Il vero problema della nostra compagnia di bandiera non è quello del pletorico e, in alcuni casi, inefficiente numero di addetti. Se fosse così, basterebbero dolorosi ma inevitabili tagli al personale per risolverlo. Neanche l’arroganza delle corporazioni sindacali che, di fatto, hanno cogestito l’azienda negli ultimi anni costituisce più un vincolo preoccupante: l’essere stati corresponsabili del fallimento ha tolto a tal punto la loro credibilità nei confronti degli stessi dipendenti Alitalia da alimentare i chiari segnali di rivolta e di delegittimazione che si sono manifestati clamorosamente in questi giorni. L’insuperabile ostacolo contro il quale si sono frantumati i volenterosi tentativi di salvataggio degli ultimi responsabili dell’azienda è rappresentato, invece, dalla condizione della flotta, assolutamente non più competitiva sul mercato.

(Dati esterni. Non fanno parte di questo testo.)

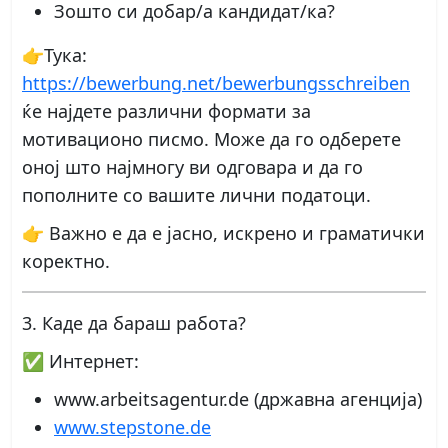
Зошто си добар/а кандидат/ка?
👉Тука:
https://bewerbung.net/bewerbungsschreiben
ќе најдете различни формати за
мотивационо писмо. Може да го одберете
оној што најмногу ви одговара и да го
пополните со вашите лични податоци.
👉 Важно е да е јасно, искрено и граматички
коректно.
3. Каде да бараш работа?
✅ Интернет:
www.arbeitsagentur.de (државна агенција)
www.stepstone.de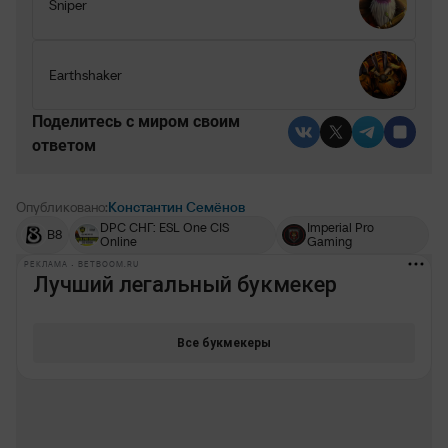
Sniper
Earthshaker
Поделитесь c миром своим
ответом
Опубликовано:
Константин Семёнов
DPC СНГ: ESL One CIS
Imperial Pro
B8
Online
Gaming
РЕКЛАМА • BETBOOM.RU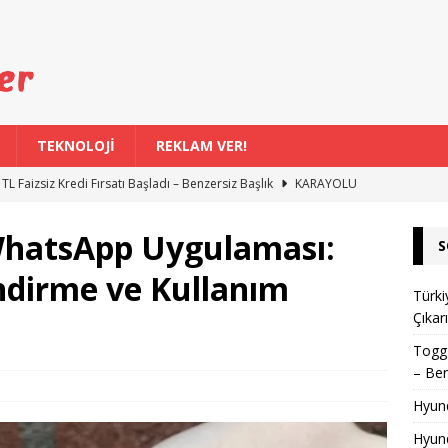
TEKNOLOJİ
REKLAM VER!
 TL Faizsiz Kredi Fırsatı Başladı – Benzersiz Başlık
KARAYOLU
nilendi: Türkiye Fiyatları
KARAYOLU
WhatsApp Uygulaması:
S
ürkiye’de Eski Araçlar İçin Uygun Değil
KARAYOLU
endirme ve Kullanım
v Aracı Rekor Kırdı
KARAYOLU
Türki
Çıkarı
ogg Servis Noktası Sayısı 58’e Çıkarıldı
KARAYOLU
Togg 
– Ben
Hyund
Hyund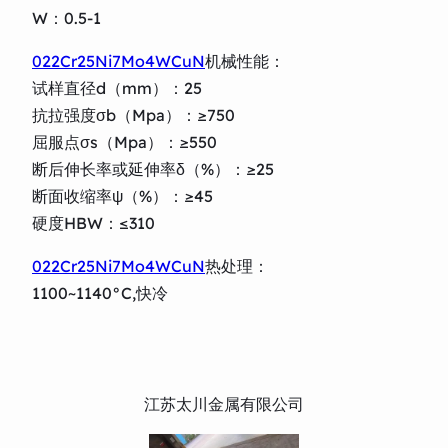
W：0.5-1
022Cr25Ni7Mo4WCuN
机械性能：
试样直径d（mm）：25
抗拉强度σb（Mpa）：≥750
屈服点σs（Mpa）：≥550
断后伸长率或延伸率δ（%）：≥25
断面收缩率ψ（%）：≥45
硬度HBW：≤310
022Cr25Ni7Mo4WCuN
热处理：
1100~1140°C,快冷
江苏太川金属有限公司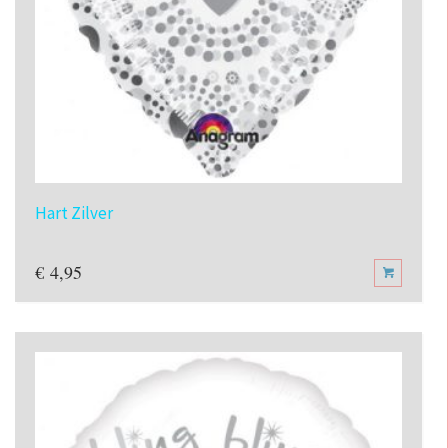
Hart Zilver
€
4,95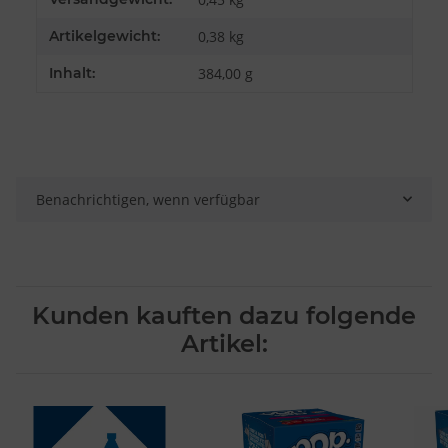
Verwendung reduzierter Daten zur Auswahl von Inhalten
Artikelgewicht:
0,38
kg
Besondere Features:
Verwendung genauer Standortdaten
Inhalt:
384,00 g
Endgeräteeigenschaften zur Identifikation aktiv abfragen
Benachrichtigen, wenn verfügbar
Kunden kauften dazu folgende
Artikel: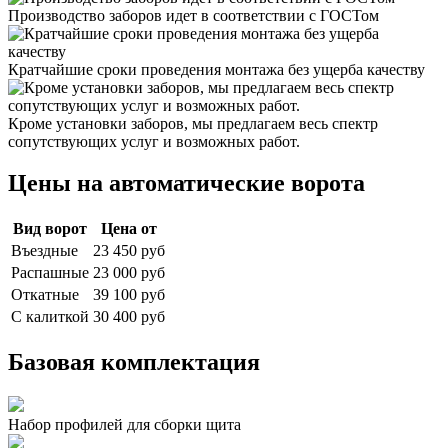
Производство заборов идет в соответствии с ГОСТом
Кратчайшие сроки проведения монтажа без ущерба качеству
Кроме установки заборов, мы предлагаем весь спектр
сопутствующих услуг и возможных работ.
Цены на автоматические ворота
Вид ворот
Цена от
Въездные
23 450 руб
Распашные
23 000 руб
Откатные
39 100 руб
C калиткой
30 400 руб
Базовая комплектация
Набор профилей для сборки щита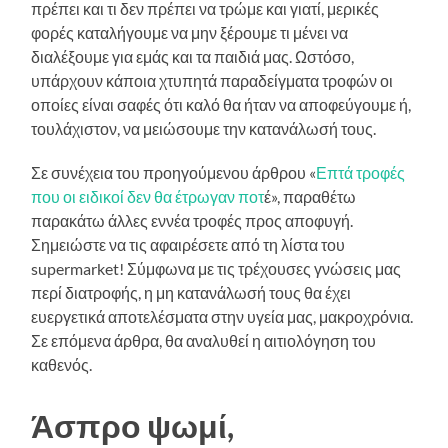
πρέπει και τι δεν πρέπει να τρώμε και γιατί, μερικές
φορές καταλήγουμε να μην ξέρουμε τι μένει να
διαλέξουμε για εμάς και τα παιδιά μας. Ωστόσο,
υπάρχουν κάποια χτυπητά παραδείγματα τροφών οι
οποίες είναι σαφές ότι καλό θα ήταν να αποφεύγουμε ή,
τουλάχιστον, να μειώσουμε την κατανάλωσή τους.
Σε συνέχεια του προηγούμενου άρθρου «
Επτά τροφές
που οι ειδικοί δεν θα έτρωγαν ποτ
έ», παραθέτω
παρακάτω άλλες εννέα τροφές προς αποφυγή.
Σημειώστε να τις αφαιρέσετε από τη λίστα του
supermarket! Σύμφωνα με τις τρέχουσες γνώσεις μας
περί διατροφής, η μη κατανάλωσή τους θα έχει
ευεργετικά αποτελέσματα στην υγεία μας, μακροχρόνια.
Σε επόμενα άρθρα, θα αναλυθεί η αιτιολόγηση του
καθενός.
Άσπρο ψωμί,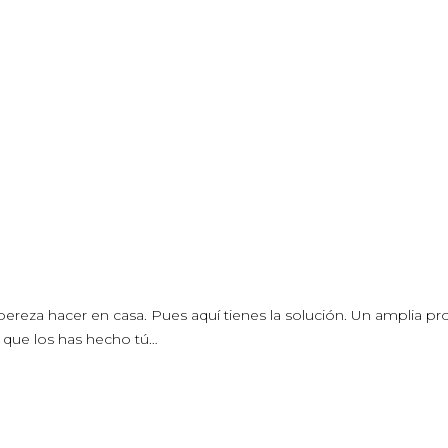
ereza hacer en casa. Pues aquí tienes la solución. Un amplia p
e que los has hecho tú…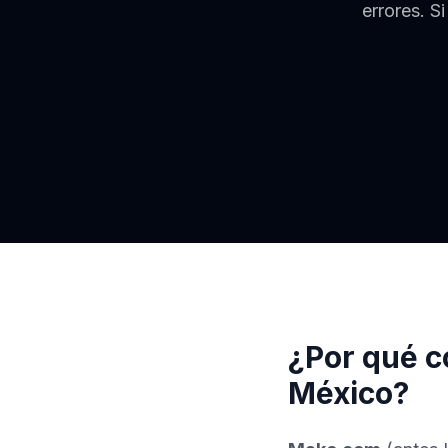
errores. S
¿Por qué c
México?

L’obsolescenza degli aerei Alitalia, infatti, è tale da rendere il confronto dei consumi con i mezzi più moderni, in un periodo di costi del carburante drammaticamente crescenti, del tutto assurdo: si arriva, per alcune tratte, persino a dover triplicare la necessità di combustibile rispetto alla concorrenza. Le condizioni finanziarie dell’azienda non hanno consentito di programmare investimenti per l’ammodernamento della flotta e, ora, è troppo tardi per farlo. Nel mondo, esistono ormai due sole fabbriche che costruiscono aerei, la Boeing e l’Airbus. Tutte e due le società, per 6-7 anni, hanno totalmente esaurita la loro capacità produttiva per l’affollamento delle commesse ricevute. , dunque, assolutamente necessaria un’intesa con una grande compagnia internazionale che fornisca, attraverso affitto, cessione o prestito, aerei più moderni all’Alitalia.
Il superamento di questa disastrosa condizione industriale è il vincolo fondamentale se si vuole raggiungere l’obiettivo non di prolungare, a spese di tutti gli italiani, un’agonia che è già costata così tanto. Ma di permettere alla nuova Alitalia, con qualsiasi cordata, con qualsiasi finanziamento, di restare, anzi, di diventare competitiva sul mercato internazionale. Altrimenti, è inutile evocare patriottismi retorici, perché le strade resterebbero solo due: il fallimento o la riduzione, nel caso più favorevole ma anche meno probabile, della nostra compagnia di bandiera a un vettore regionale. Peraltro, con scarse prospettive di sopravvivenza per aziende del genere, in un futuro che si preannuncia, soprattutto per loro, molto difficile.
Prima o poi, quando il polverone politico-elettoral-sindacale si abbasserà, si dovranno fare i conti con il mondo reale e non con quello virtuale nel quale siamo stati immersi in queste settimane. Ecco perché una vicenda drammatica come il caso Alitalia si potrebbe anche concludere con un epilogo-farsa: ricominciando dal punto di partenza, dalla Air France.